Activity:
From the entries provided below, copy each line that contains the word "resolution".

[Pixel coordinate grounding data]

- - - - -

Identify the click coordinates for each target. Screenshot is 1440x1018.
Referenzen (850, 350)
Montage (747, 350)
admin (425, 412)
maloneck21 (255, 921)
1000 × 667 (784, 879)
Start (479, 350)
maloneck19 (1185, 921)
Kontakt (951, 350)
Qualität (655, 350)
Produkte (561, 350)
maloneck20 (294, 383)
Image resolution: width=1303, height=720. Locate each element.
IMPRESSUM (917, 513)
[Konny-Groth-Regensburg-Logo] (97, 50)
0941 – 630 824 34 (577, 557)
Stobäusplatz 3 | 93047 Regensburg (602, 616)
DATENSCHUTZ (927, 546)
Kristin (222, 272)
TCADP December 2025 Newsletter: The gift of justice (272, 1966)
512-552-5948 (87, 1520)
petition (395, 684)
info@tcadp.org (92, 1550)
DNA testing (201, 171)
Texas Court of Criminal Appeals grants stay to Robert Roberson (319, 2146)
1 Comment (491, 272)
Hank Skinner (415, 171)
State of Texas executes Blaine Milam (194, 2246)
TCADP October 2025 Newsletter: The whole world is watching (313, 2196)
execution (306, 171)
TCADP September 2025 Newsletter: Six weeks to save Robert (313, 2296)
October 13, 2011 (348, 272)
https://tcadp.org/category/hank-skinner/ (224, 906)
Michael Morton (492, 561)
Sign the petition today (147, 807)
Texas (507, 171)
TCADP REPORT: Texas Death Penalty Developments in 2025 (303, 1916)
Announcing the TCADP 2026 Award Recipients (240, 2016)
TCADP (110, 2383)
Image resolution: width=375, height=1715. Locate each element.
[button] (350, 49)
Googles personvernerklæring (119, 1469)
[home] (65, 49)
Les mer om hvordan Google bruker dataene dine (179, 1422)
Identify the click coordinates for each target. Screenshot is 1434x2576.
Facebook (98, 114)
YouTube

- - - - -

Written solution:
Image resolution: width=1303, height=720. Locate each element.
Image resolution: width=375, height=1715. Locate each element.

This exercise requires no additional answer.